Saved entries -

════════

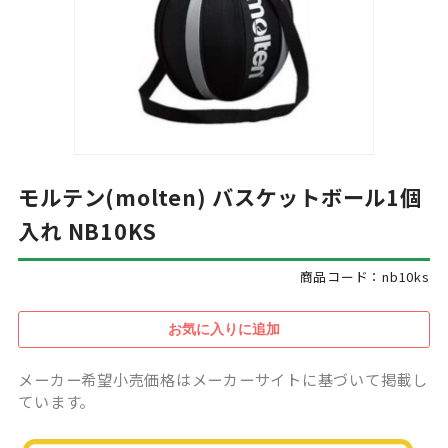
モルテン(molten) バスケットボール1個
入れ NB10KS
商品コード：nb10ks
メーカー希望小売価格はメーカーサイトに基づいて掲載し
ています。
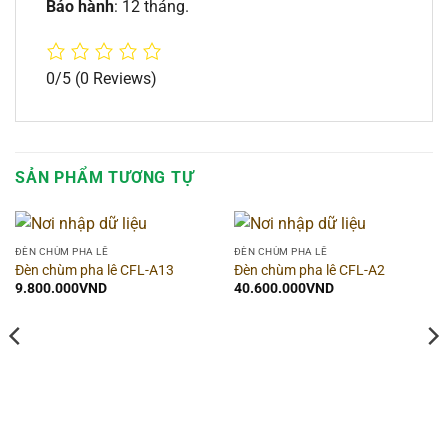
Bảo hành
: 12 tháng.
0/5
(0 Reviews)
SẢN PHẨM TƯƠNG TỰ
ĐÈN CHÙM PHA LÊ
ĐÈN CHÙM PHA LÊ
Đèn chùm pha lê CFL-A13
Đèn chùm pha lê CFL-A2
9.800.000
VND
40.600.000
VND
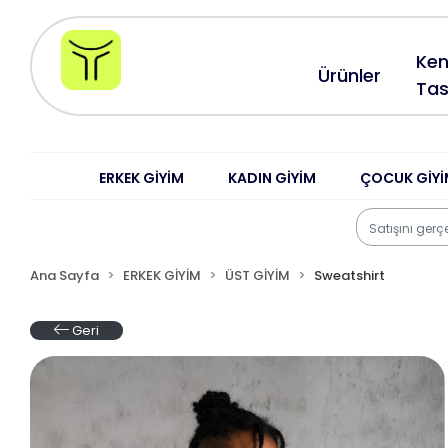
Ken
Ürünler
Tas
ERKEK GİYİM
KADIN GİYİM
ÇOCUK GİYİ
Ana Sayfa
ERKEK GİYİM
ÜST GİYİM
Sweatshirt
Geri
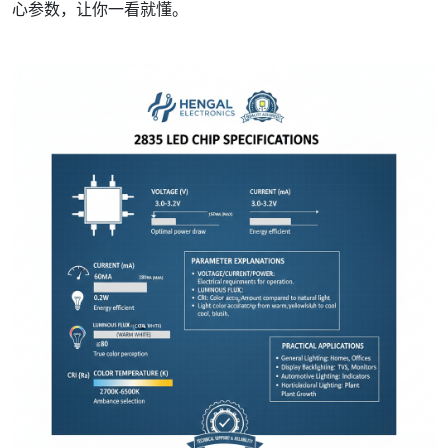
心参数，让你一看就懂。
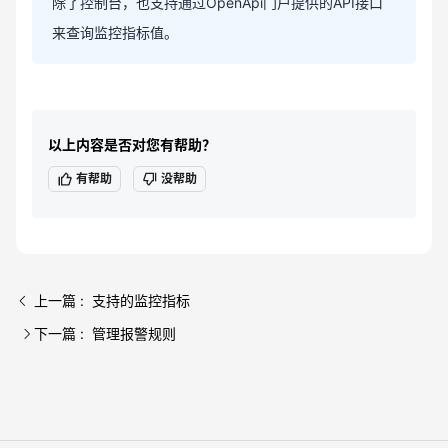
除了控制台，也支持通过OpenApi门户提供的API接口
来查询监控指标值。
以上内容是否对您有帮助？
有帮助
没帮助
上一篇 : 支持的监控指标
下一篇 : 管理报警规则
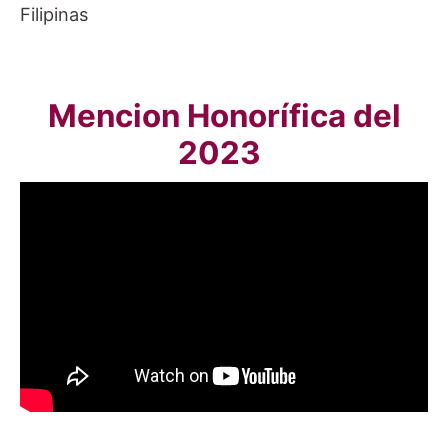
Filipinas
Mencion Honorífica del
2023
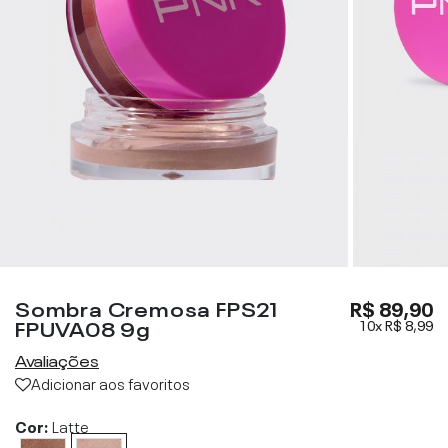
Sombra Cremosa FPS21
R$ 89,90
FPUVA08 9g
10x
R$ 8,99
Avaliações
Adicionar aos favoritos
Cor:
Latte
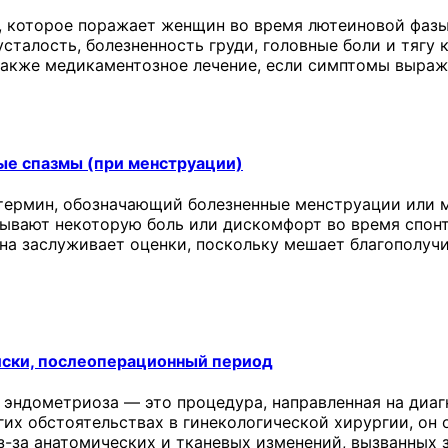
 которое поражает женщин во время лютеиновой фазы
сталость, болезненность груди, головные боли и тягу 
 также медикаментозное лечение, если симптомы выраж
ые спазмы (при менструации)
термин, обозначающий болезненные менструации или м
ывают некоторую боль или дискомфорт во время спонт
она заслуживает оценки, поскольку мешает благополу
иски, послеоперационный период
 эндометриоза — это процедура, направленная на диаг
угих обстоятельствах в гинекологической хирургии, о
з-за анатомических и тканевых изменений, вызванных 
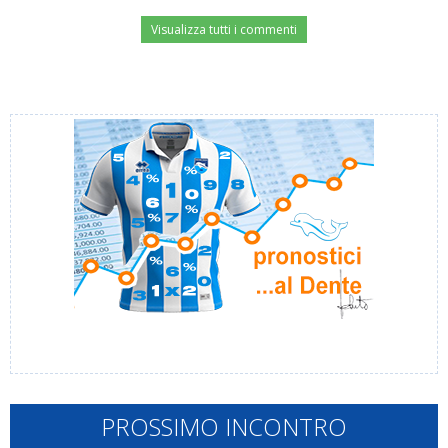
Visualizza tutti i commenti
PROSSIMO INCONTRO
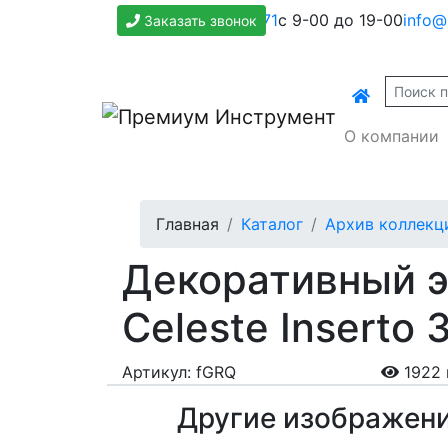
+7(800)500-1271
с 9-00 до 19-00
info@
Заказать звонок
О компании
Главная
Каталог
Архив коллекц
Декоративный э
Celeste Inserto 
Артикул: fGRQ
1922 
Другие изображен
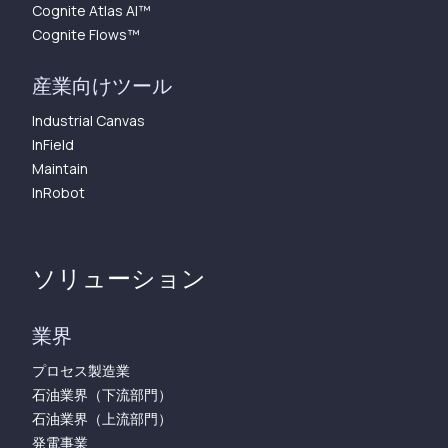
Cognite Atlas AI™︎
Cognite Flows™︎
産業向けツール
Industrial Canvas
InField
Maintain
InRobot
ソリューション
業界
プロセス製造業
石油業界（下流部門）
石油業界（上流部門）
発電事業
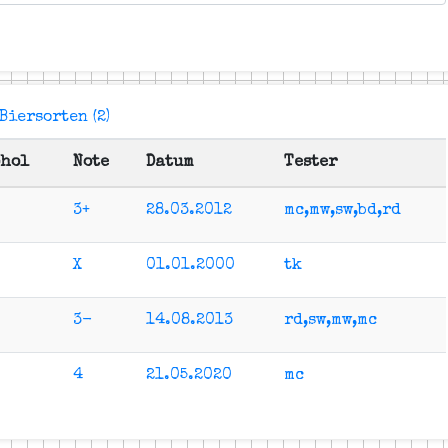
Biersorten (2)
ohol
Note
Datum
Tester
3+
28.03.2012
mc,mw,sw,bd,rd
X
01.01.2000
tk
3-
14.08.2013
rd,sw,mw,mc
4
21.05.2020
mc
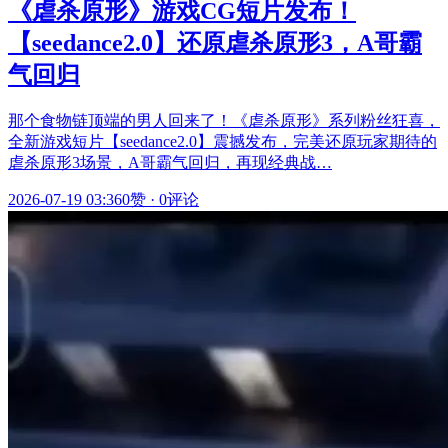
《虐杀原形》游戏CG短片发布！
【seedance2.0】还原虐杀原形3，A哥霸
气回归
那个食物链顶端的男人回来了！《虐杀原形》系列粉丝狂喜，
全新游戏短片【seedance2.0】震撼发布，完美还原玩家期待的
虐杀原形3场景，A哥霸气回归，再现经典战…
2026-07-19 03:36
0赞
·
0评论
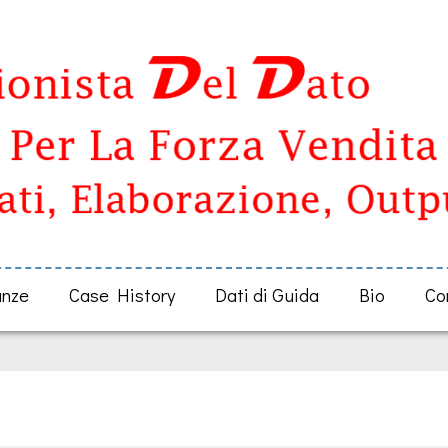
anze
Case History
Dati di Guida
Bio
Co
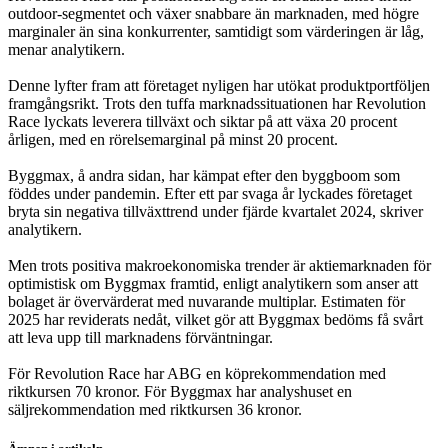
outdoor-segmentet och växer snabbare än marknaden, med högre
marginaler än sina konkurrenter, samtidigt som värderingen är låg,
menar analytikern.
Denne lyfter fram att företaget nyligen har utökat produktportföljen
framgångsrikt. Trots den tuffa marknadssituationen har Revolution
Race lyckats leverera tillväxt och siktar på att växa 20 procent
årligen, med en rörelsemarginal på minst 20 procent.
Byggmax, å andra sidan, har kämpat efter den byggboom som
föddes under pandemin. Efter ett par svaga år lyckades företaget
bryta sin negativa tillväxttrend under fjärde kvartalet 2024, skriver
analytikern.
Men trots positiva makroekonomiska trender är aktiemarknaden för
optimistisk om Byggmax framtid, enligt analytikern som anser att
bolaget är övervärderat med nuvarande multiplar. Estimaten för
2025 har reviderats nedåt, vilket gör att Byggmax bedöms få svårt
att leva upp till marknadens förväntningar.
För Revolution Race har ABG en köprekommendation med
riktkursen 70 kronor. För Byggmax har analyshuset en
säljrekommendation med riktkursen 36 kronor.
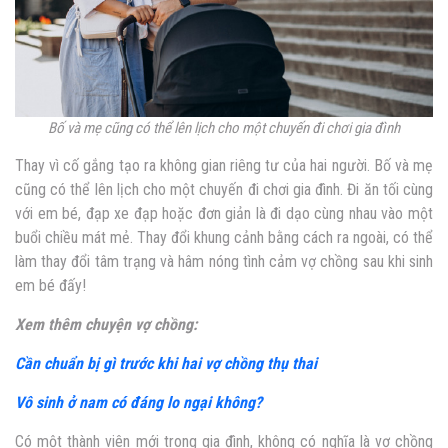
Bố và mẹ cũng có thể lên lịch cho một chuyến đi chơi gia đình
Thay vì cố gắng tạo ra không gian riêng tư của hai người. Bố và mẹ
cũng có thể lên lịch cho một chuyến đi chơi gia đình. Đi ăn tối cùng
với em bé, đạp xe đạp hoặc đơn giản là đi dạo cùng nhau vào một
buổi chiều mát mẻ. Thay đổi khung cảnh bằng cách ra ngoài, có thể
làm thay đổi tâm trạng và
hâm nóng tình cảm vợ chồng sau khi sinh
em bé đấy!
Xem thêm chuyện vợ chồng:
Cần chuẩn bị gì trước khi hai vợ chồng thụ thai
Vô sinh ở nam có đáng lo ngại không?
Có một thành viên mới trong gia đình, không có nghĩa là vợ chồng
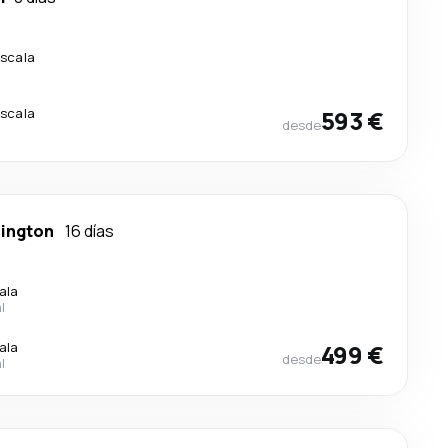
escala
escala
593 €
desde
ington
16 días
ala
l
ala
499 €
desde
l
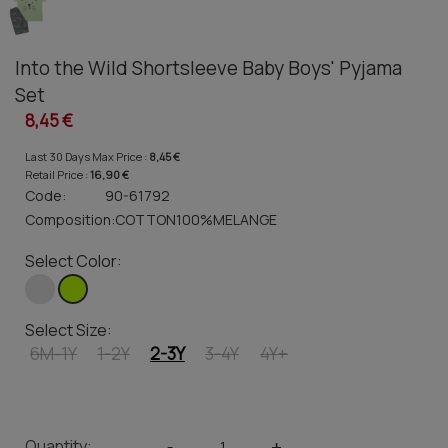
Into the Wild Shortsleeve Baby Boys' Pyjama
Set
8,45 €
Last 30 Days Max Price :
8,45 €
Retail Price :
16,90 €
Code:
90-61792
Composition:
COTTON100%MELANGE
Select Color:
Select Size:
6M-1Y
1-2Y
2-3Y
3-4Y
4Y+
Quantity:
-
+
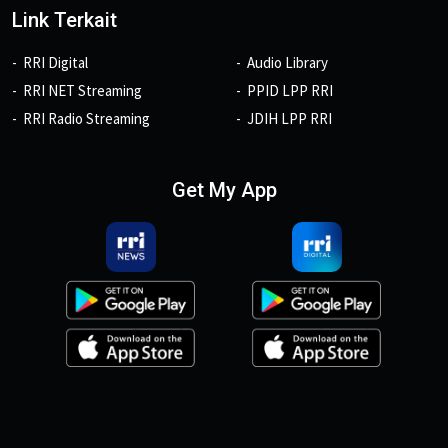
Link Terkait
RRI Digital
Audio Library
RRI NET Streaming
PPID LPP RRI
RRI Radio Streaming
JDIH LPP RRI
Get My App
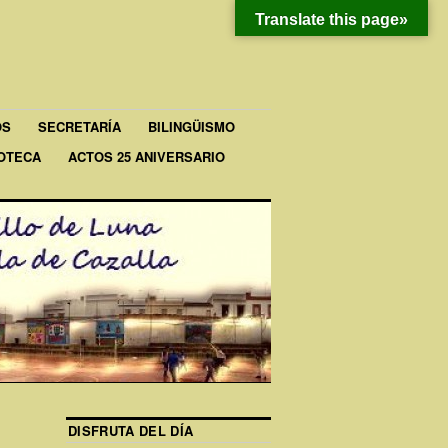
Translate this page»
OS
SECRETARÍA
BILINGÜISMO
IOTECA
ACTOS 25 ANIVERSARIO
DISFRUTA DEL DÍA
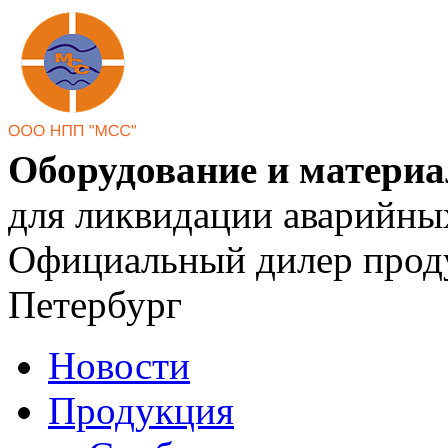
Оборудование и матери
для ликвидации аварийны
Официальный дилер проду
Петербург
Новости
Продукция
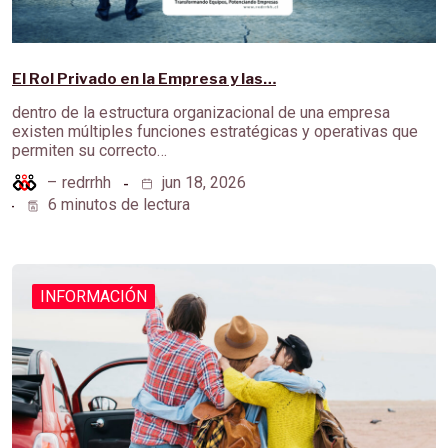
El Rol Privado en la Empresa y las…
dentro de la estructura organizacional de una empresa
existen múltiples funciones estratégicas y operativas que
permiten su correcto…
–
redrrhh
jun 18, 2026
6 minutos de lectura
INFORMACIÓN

════════

TASK OBJECTIVE -
Leave the pictures behind and repeat each entry exactly.

SOLUTION TO THIS EXERCISE -
モルテン(molten) バスケットボール1個
入れ NB10KS
商品コード：nb10ks
メーカー希望小売価格はメーカーサイトに基づいて掲載し
ています。
Bảo hành
: 12 tháng.
0/5
(0 Reviews)
SẢN PHẨM TƯƠNG TỰ
ĐÈN CHÙM PHA LÊ
ĐÈN CHÙM PHA LÊ
Đèn chùm pha lê CFL-A13
Đèn chùm pha lê CFL-A2
9.800.000
VND
40.600.000
VND
Ken
Ürünler
Tas
ERKEK GİYİM
KADIN GİYİM
ÇOCUK GİYİ
Ana Sayfa
ERKEK GİYİM
ÜST GİYİM
Sweatshirt
Geri
心参数，让你一看就懂。
除了控制台，也支持通过OpenApi门户提供的API接口
来查询监控指标值。
以上内容是否对您有帮助？
有帮助
没帮助
上一篇 : 支持的监控指标
下一篇 : 管理报警规则
Filipinas
Mencion Honorífica del
2023
Sombra Cremosa FPS21
R$ 89,90
FPUVA08 9g
10x
R$ 8,99
Avaliações
Adicionar aos favoritos
Cor:
Latte
 которое поражает женщин во время лютеиновой фазы
сталость, болезненность груди, головные боли и тягу 
 также медикаментозное лечение, если симптомы выраж
ые спазмы (при менструации)
термин, обозначающий болезненные менструации или м
ывают некоторую боль или дискомфорт во время спонт
она заслуживает оценки, поскольку мешает благополу
иски, послеоперационный период
 эндометриоза — это процедура, направленная на диаг
угих обстоятельствах в гинекологической хирургии, о
з-за анатомических и тканевых изменений, вызванных 
Visualizza tutti i commenti
PROSSIMO INCONTRO
+7(800)500-1271
с 9-00 до 19-00
info@
Заказать звонок
О компании
Главная
Каталог
Архив коллекц
Декоративный э
Celeste Inserto 
Артикул: fGRQ
1922 
Другие изображен
Cognite Atlas AI™︎
Cognite Flows™︎
産業向けツール
Industrial Canvas
InField
Maintain
InRobot
ソリューション
業界
プロセス製造業
石油業界（下流部門）
石油業界（上流部門）
発電事業
Biersorten (2)
ohol
Note
Datum
Tester
3+
28.03.2012
mc,mw,sw,bd,rd
X
01.01.2000
tk
3-
14.08.2013
rd,sw,mw,mc
4
21.05.2020
mc
《虐杀原形》游戏CG短片发布！
【seedance2.0】还原虐杀原形3，A哥霸
气回归
那个食物链顶端的男人回来了！《虐杀原形》系列粉丝狂喜，
全新游戏短片【seedance2.0】震撼发布，完美还原玩家期待的
虐杀原形3场景，A哥霸气回归，再现经典战…
2026-07-19 03:36
0赞
·
0评论
anze
Case History
Dati di Guida
Bio
Co
outdoor-segmentet och växer snabbare än marknaden, med högre
marginaler än sina konkurrenter, samtidigt som värderingen är låg,
menar analytikern.
Denne lyfter fram att företaget nyligen har utökat produktportföljen
framgångsrikt. Trots den tuffa marknadssituationen har Revolution
Race lyckats leverera tillväxt och siktar på att växa 20 procent
årligen, med en rörelsemarginal på minst 20 procent.
Byggmax, å andra sidan, har kämpat efter den byggboom som
föddes under pandemin. Efter ett par svaga år lyckades företaget
bryta sin negativa tillväxttrend under fjärde kvartalet 2024, skriver
analytikern.
Men trots positiva makroekonomiska trender är aktiemarknaden för
optimistisk om Byggmax framtid, enligt analytikern som anser att
bolaget är övervärderat med nuvarande multiplar. Estimaten för
2025 har reviderats nedåt, vilket gör att Byggmax bedöms få svårt
att leva upp till marknadens förväntningar.
För Revolution Race har ABG en köprekommendation med
riktkursen 70 kronor. För Byggmax har analyshuset en
säljrekommendation med riktkursen 36 kronor.
Bố và mẹ cũng có thể lên lịch cho một chuyến đi chơi gia đình
Thay vì cố gắng tạo ra không gian riêng tư của hai người. Bố và mẹ
cũng có thể lên lịch cho một chuyến đi chơi gia đình. Đi ăn tối cùng
với em bé, đạp xe đạp hoặc đơn giản là đi dạo cùng nhau vào một
buổi chiều mát mẻ. Thay đổi khung cảnh bằng cách ra ngoài, có thể
làm thay đổi tâm trạng và
hâm nóng tình cảm vợ chồng sau khi sinh
em bé đấy!
Xem thêm chuyện vợ chồng:
Cần chuẩn bị gì trước khi hai vợ chồng thụ thai
Vô sinh ở nam có đáng lo ngại không?
Có một thành viên mới trong gia đình, không có nghĩa là vợ chồng
escala
escala
593 €
desde
ington
16 días
ala
l
ala
499 €
desde
l
Into the Wild Shortsleeve Baby Boys' Pyjama
Set
8,45 €
Last 30 Days Max Price :
8,45 €
Retail Price :
16,90 €
Code:
90-61792
Composition:
COTTON100%MELANGE
Select Color:
Select Size:
6M-1Y
1-2Y
2-3Y
3-4Y
4Y+
Quantity:
-
+
Link Terkait
RRI Digital
Audio Library
RRI NET Streaming
PPID LPP RRI
RRI Radio Streaming
JDIH LPP RRI
Get My App
Translate this page»
OS
SECRETARÍA
BILINGÜISMO
IOTECA
ACTOS 25 ANIVERSARIO
DISFRUTA DEL DÍA
Оборудование и матери
для ликвидации аварийны
Официальный дилер проду
Петербург
Новости
Продукция
El Rol Privado en la Empresa y las…
dentro de la estructura organizacional de una empresa
existen múltiples funciones estratégicas y operativas que
permiten su correcto…
–
redrrhh
jun 18, 2026
6 minutos de lectura
INFORMACIÓN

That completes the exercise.